Some 32 million Americans who did not have at least minimal health insurance must acquire it, or pay a fine, and this is certainly Change with a capital 'C'. And if it is still found unaffordable, the federal government will pick up the tab.

The courts will have to determine the constitutionality of requiring people to purchase health insurance from a private carrier and whether or not the much cited "precedent" of requiring automobile insurance constitutes a valid basis for comparison.

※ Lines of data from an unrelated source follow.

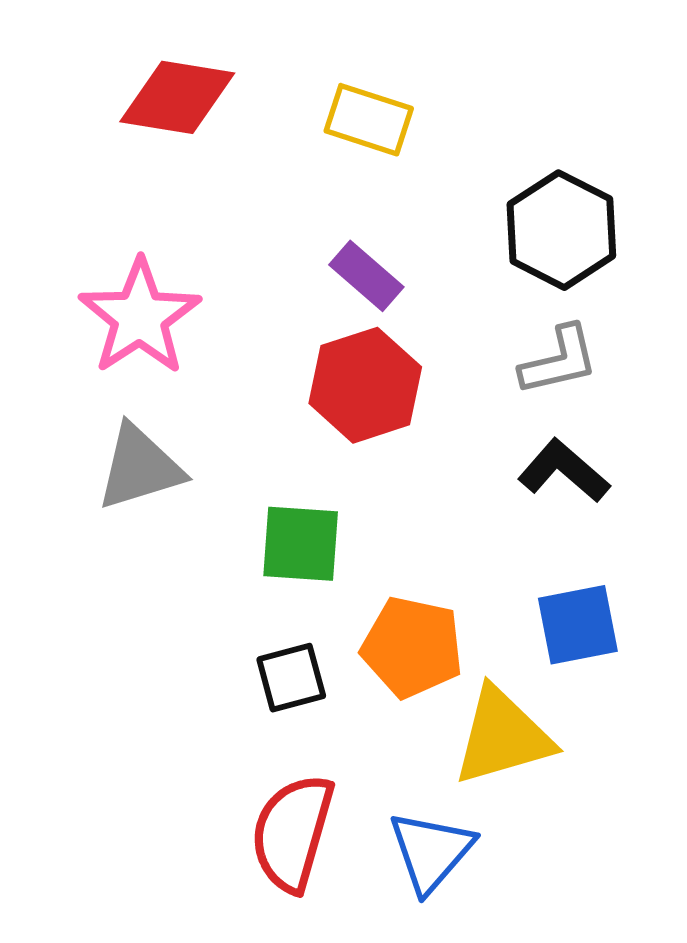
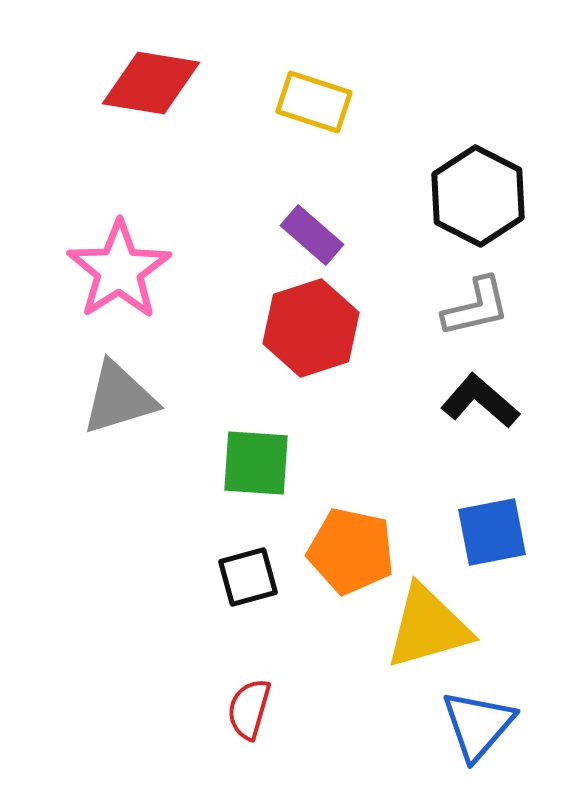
red semicircle: (292, 833) -> (249, 709), size x0.6
blue triangle: (431, 852) -> (478, 725), moved

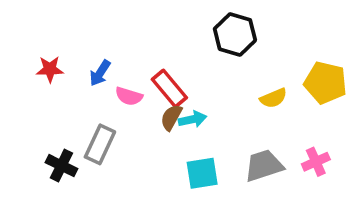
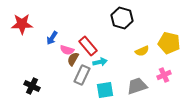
red star: (50, 69) -> (22, 24), moved, size x1.5
brown semicircle: (171, 117) -> (73, 59), moved
gray rectangle: (100, 144) -> (82, 75), moved
pink cross: (316, 162) -> (164, 75), moved

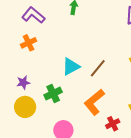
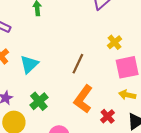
cyan triangle: (71, 67) -> (29, 64), moved

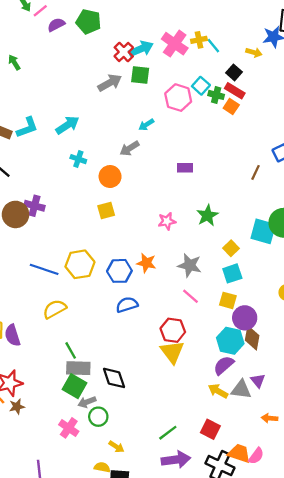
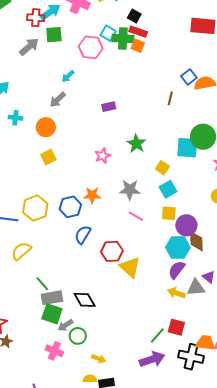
red cross: (124, 52) -> (36, 18), turned -30
green cross: (216, 95) -> (123, 38), size x1.5
blue semicircle: (127, 305) -> (83, 235), turned -30
red hexagon: (173, 330) -> (112, 251), moved
green line: (168, 433) -> (157, 336), moved

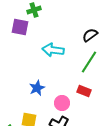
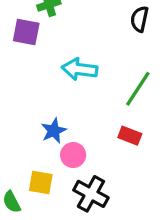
black semicircle: (90, 35) -> (139, 19), moved, turned -42
pink circle: (62, 103) -> (73, 155), moved

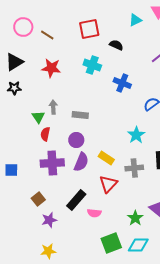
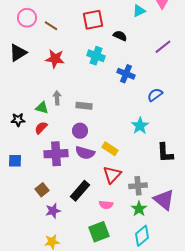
black star: (14, 88) -> (18, 120), moved
green triangle: (38, 117) -> (42, 108), turned -40
red semicircle: (45, 134) -> (41, 128), moved, turned 32
purple semicircle: (81, 162) -> (85, 153), turned 84
gray cross: (134, 168) -> (138, 186), moved
pink semicircle: (94, 213) -> (106, 205), moved
green square: (111, 243) -> (99, 232), moved
cyan diamond: (138, 245) -> (142, 236), turned -40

A glaring difference is that one can opt out of the latter by simply not driving, but the alternative for opting out of health insurance is clearly unacceptable, if not horrendously extreme.

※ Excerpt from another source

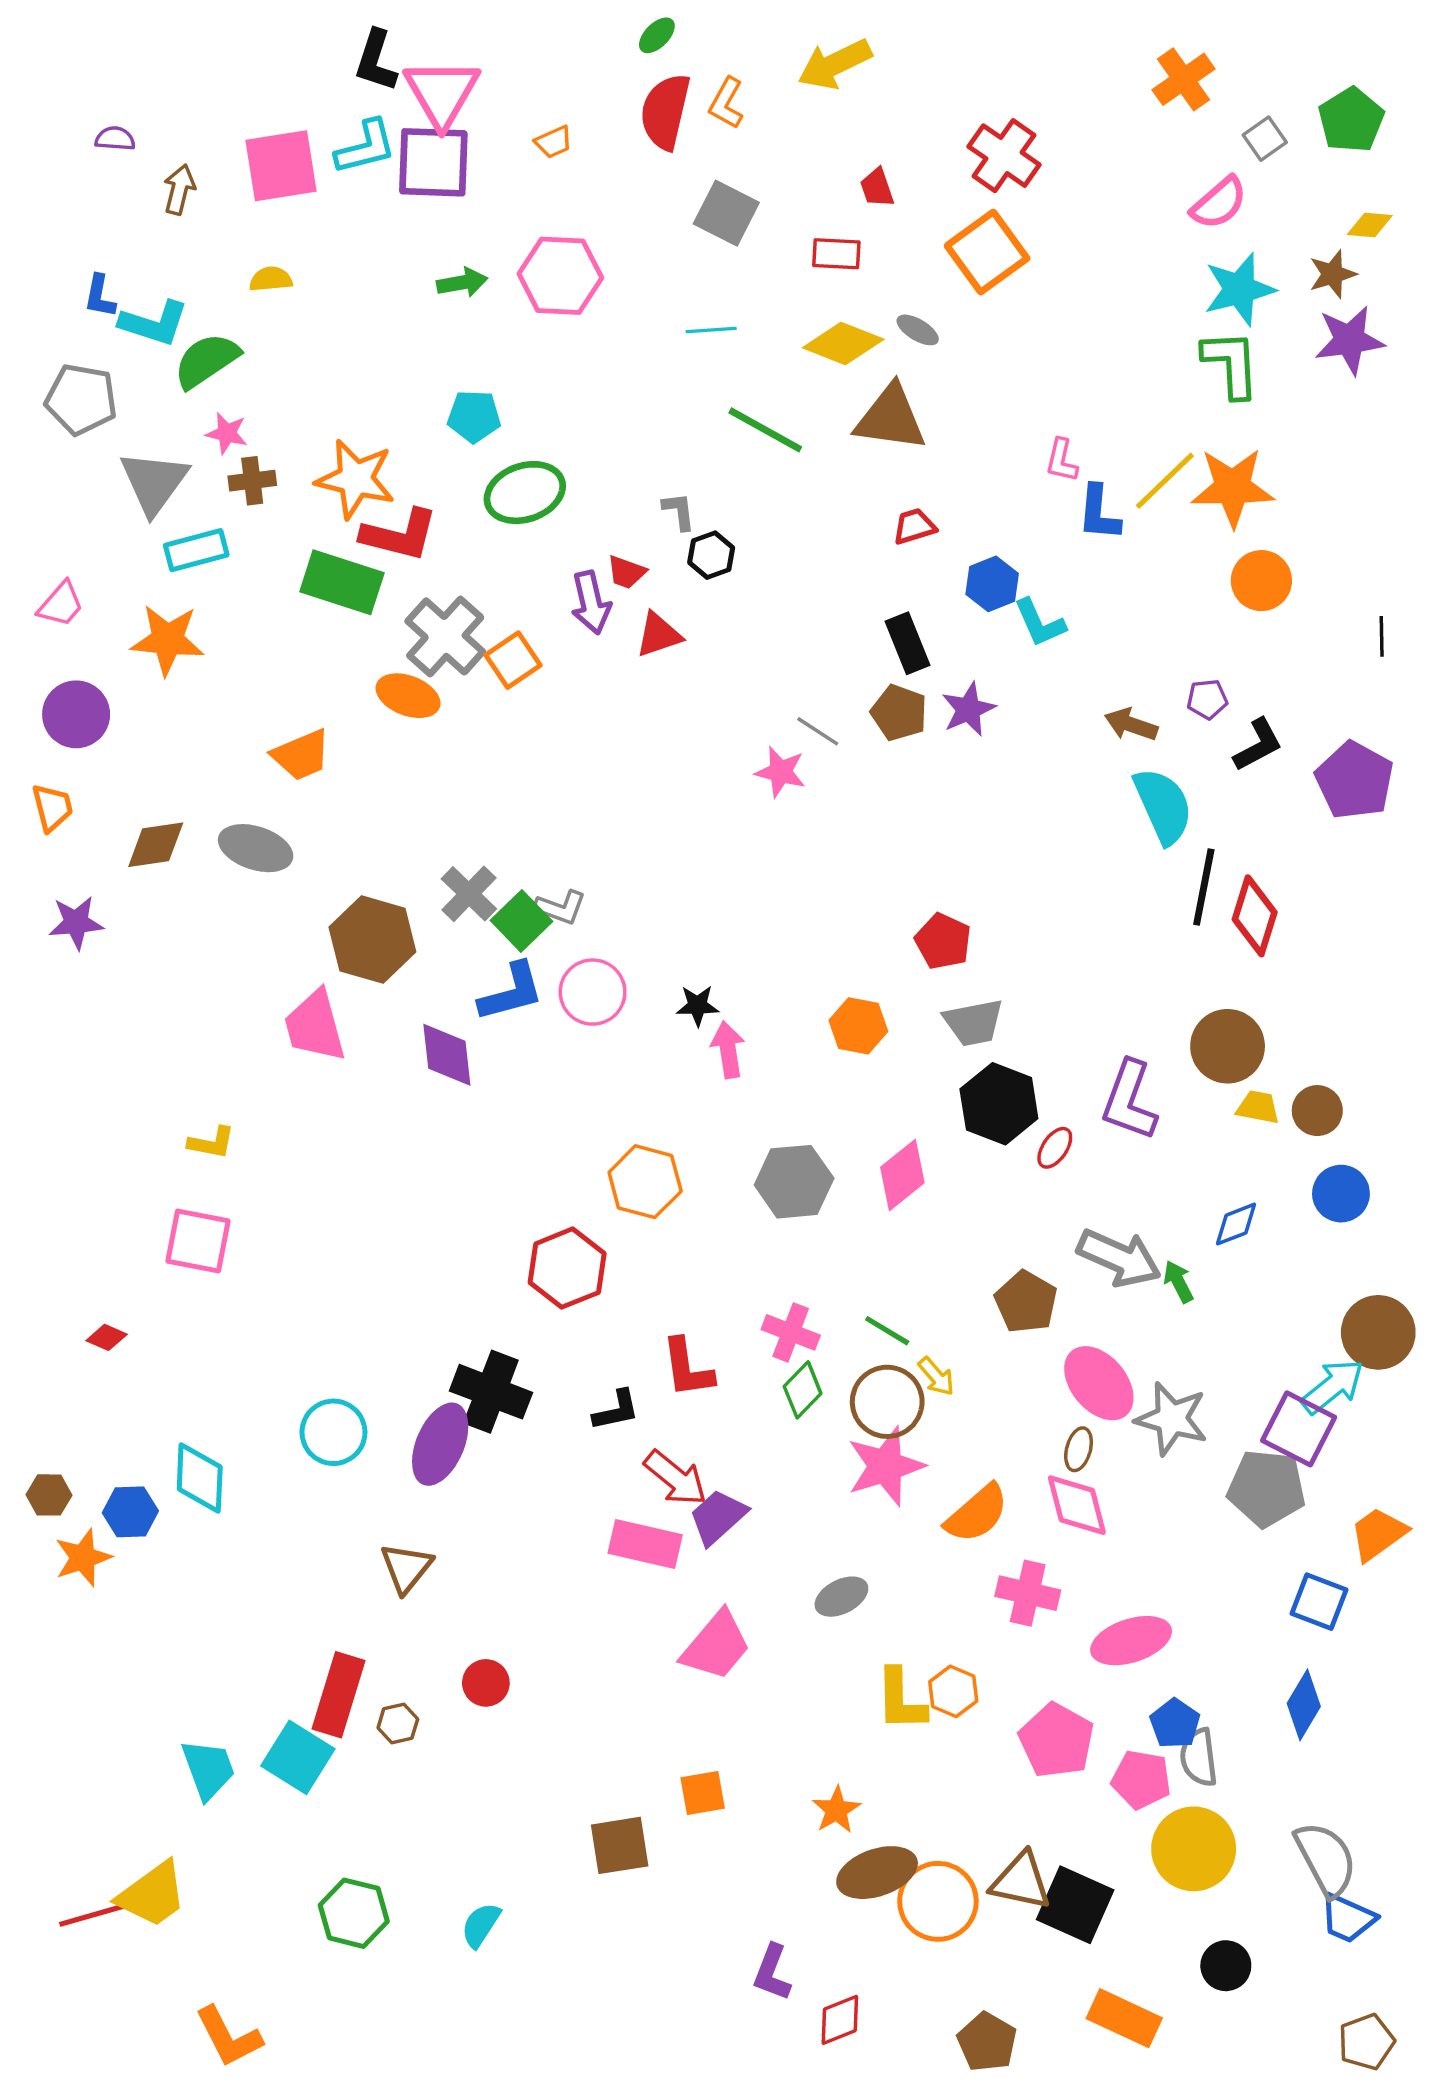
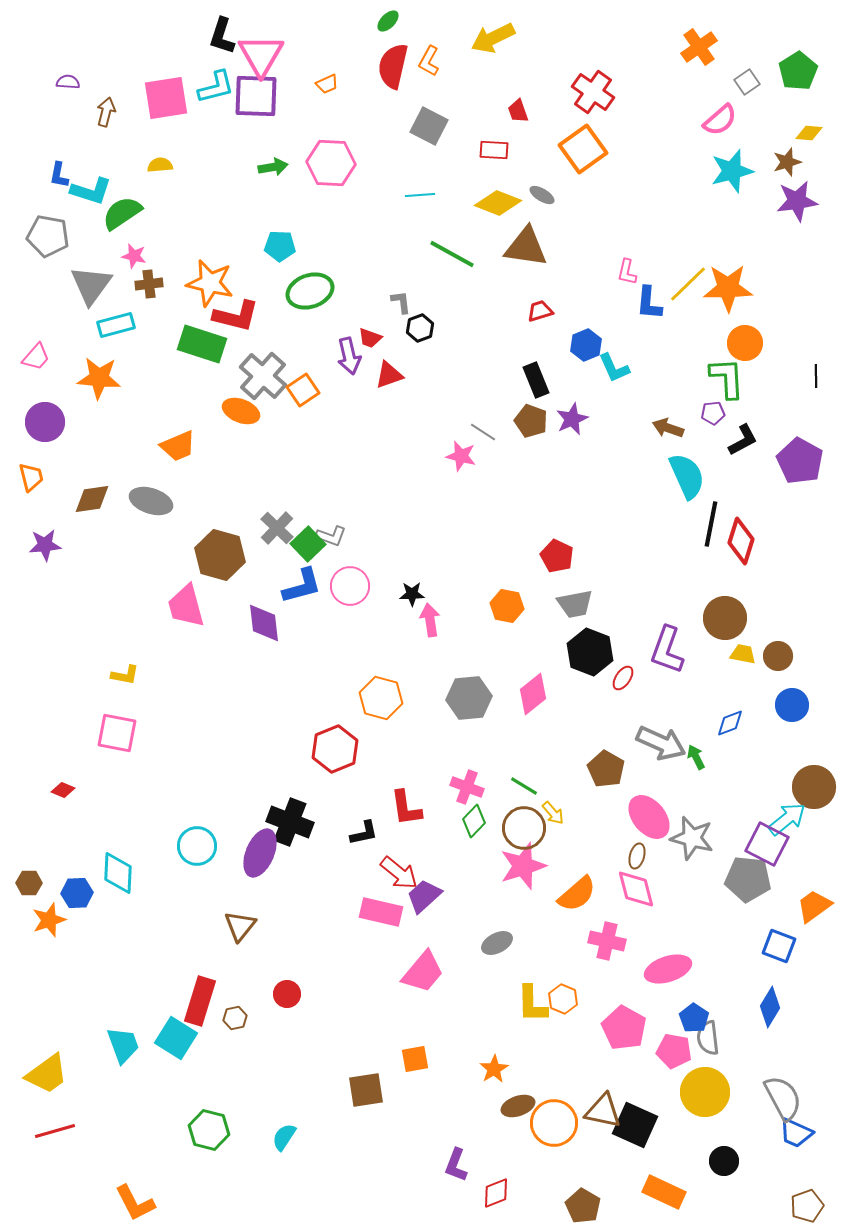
green L-shape: (1231, 364) -> (727, 378), moved
brown ellipse: (877, 1873) -> (518, 1106), size x0.7
yellow trapezoid: (152, 1895) -> (47, 1074), moved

There is doubt, however, concerning how vigorously private insurance companies might want to contest the constitutionality of the law, considering how preoccupied they will be by writing all of those federal government-guaranteed new bare bone health policies.

But the bigger picture is that the United States has finally been dragged kicking and screaming into conformity with all other industrialized nations, which do indeed have health insurance for all of their citizens.

Single payer government health insurance would have been more in line with the so-called more developed world. But when the health insurance industry was invited to participate in writing the bill, the red flag went up that single payer was out of the window. The last has not been heard about single payer health insurance in the United States; it is destined to fly right back into the window, the only question being how soon.

In capitalism -- how can we phrase this delicately? -- money talks. And the United States has advanced, or at least stretched, capitalism to its optimum, some would say beyond its limits. Here money not only talks, it dominates the conversation.

Despite the credit card industry making a mockery of what was once the crime of usury, despite the despicable criminality perpetrated by the Milkens and Madoffs, despite the necessity to bail out our nation's once thriving, impossible-to-be surpassed automobile industry and the bailout one-by-one of our most revered financial institutions, American capitalism survives and there was never any real question that it would.


Once upon a time in the wild and woolly west, bandits could gallop into town on horseback and rob a bank by waving a pistol in the frightened face of a teller. During prohibition, gangsters backed up their heists of bootleg whiskey supported by tommy guns. But the take on the best days of the desperadoes of Dodge City and Capone's gang in Chicago was mere chump change compared to the hauls of their contemporary counterparts in their three-piece suits who don't need six-shooters or automatic weapons, though Ivy League MBAs are sometimes useful.


The recent Wall Street implosion, which saw financial houses and car manufacturers sink into the morass of their own poor judgment and insatiable appetite for ever more obscene accumulations of unearned wealth was not as much a failure of capitalism as it was a failure of its gatekeepers.


Legislation is now required to impose strict rules and regulations on the way once-revered financial institutions conduct their business and the provisos must be backed by serious enforcement to ensure that they toe the line.


There are those who will insist that capitalism can only work when it has no constraints whatsoever, that the market must be completely, totally unfettered for it to seek its own level.


The problem with this thinking is that it runs counter to the very genius of the Founding Fathers who saw this country as one governed by the rule of law.


The more devious capitalists comprehended the problem and proceeded to wrap themselves in the flag, hiring the best politicians, preachers, publicists and promoters that money could buy to convince the public that anything-goes capitalism is as American as apple pie. Therefore, anyone suggesting that capitalism must be reined in and abide by rules and regulations along with the rest of society can be expected to be called socialists or communists by those who have been brainwashed so thoroughly that they often enough campaign and vote against their own best interests.


Jefferson's admonition regarding the price of liberty applies as well to what is needed to save Wall Street from itself: eternal vigilance.